Swedish filmmaker Mikael Silkeberg has produced a documentary titled “A Homeland Living in Memory”, which explores the cultural heritage of Western Azerbaijan, APA reports.
The film was created with the organization and support of the Embassy of Azerbaijan in Sweden.
In a post on his X account, Azerbaijan’s Ambassador to Sweden, Zaur Ahmadov, noted that “A Homeland Living in Memory” is a 55-minute documentary by Swedish director Mikael Silkeberg, built around a cultural journey stretching from Scandinavia to Azerbaijan.
The film explores how memory preserves identity across geographical boundaries.
"The film opens in Sweden, at Uppsala University Library, where Silkeberg encounters a rare 17th-century manuscript — an early translation of the Gospels into Azerbaijani, written in Latin script with French orthography. Preserved far from the Caucasus, this fragile text becomes a powerful symbol: even across centuries and distance, cultural memory endures.
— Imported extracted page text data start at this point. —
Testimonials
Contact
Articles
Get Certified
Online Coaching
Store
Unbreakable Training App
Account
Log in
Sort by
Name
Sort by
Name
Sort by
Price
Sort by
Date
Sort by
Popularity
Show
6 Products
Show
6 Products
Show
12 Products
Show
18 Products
The journey continues in Stockholm, where Silkeberg meets Swedish author and historian Bengt Jangfeldt. Through a brief conversation on the Nobel brothers’ activities in Baku during the late 19th century and the broader Swedish presence in Azerbaijan, the film highlights an often-overlooked chapter of Scandinavian–Caucasian relations.
From this point, reflections on Nordic engagement with the Caucasus evoke the writings of the Norwegian Nobel Prize laureate in literature Knut Hamsun and the memoirs of Danish diplomat and businessman Erik Biering in the late 19th century — voices that sought to understand a region situated at the crossroads of Europe and Asia.
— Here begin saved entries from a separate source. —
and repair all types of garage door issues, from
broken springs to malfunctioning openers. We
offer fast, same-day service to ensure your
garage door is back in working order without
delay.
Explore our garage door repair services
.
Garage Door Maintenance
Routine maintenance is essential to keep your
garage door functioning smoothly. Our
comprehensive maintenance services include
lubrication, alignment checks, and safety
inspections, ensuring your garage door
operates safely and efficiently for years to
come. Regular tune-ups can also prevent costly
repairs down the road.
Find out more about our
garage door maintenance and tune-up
Silkeberg then travels eastward, following not only a geographic route, but a deeper search for continuity.
At its core, the film presents Western Azerbaijan as a cultural landscape sustained through memory — a world of places, traditions, and meanings carried across generations. Through archival maps and testimonies, it reveals a geography that persists not on political borders, but in cultural consciousness.
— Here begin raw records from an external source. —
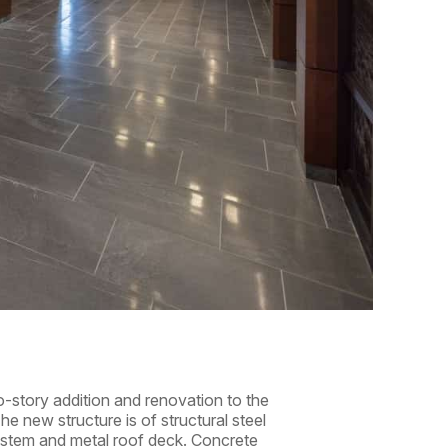
-story addition and renovation to the
he new structure is of structural steel
stem and metal roof deck. Concrete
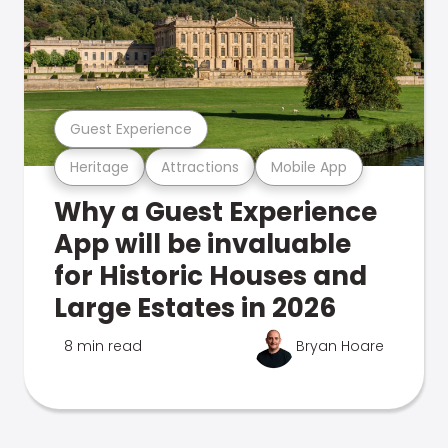
Guest Experience
Heritage
Attractions
Mobile App
Why a Guest Experience
App will be invaluable
for Historic Houses and
Large Estates in 2026
8 min read
Bryan Hoare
This continuity finds its most vivid expression in the ashig tradition, where poetry, music, and storytelling converge. The legacy of Ashig Alasgar, born in the Goycha region, forms a central thread throughout the film. His verses preserve landscapes, emotions, and a sense of belonging that transcends physical absence. Through the sounds of saz, balaban, and zurna, and through collective expressions such as yalli dance, memory becomes a shared and living experience.
The film further explores how identity is safeguarded through literature and visual art. In Baku’s cultural institutions, manuscripts, poetry, and artistic works form a cultural map that resists erasure. From classical literary figures to the visual heritage of Mirza Gadim Iravani, art emerges as a durable vessel of historical continuity.
Material culture adds another dimension. Carpets from the Iravan group are presented as encoded archives, where patterns, colours, and compositions reflect a worldview shaped by history, environment, and belief. The documentary also introduces the traditional costumes of Western Azerbaijan and explores the region’s culinary heritage, visually capturing the preparation of traditional dishes and demonstrating how everyday cultural practices carry memory across generations.”
According to Zaur Ahmadov, “Reflective in tone, The Homeland in Memory brings together archival discoveries, literature, music, visual art, traditional craftsmanship, landscapes, and personal testimony into a cohesive narrative. Ultimately, the film poses a universal question: when a homeland cannot be physically reached, how does culture ensure that it is never truly lost?” the ambassador emphasized.
It should be noted that “A Homeland Living in Memory” has already been presented in Baku.
The film was screened on June 16 at the Azerbaijan State Pedagogical University, organized by Vice-Rector Mahira Huseynova and the Western Azerbaijan Research Center, which operates under the university’s Office of the Vice-Rector for International Relations.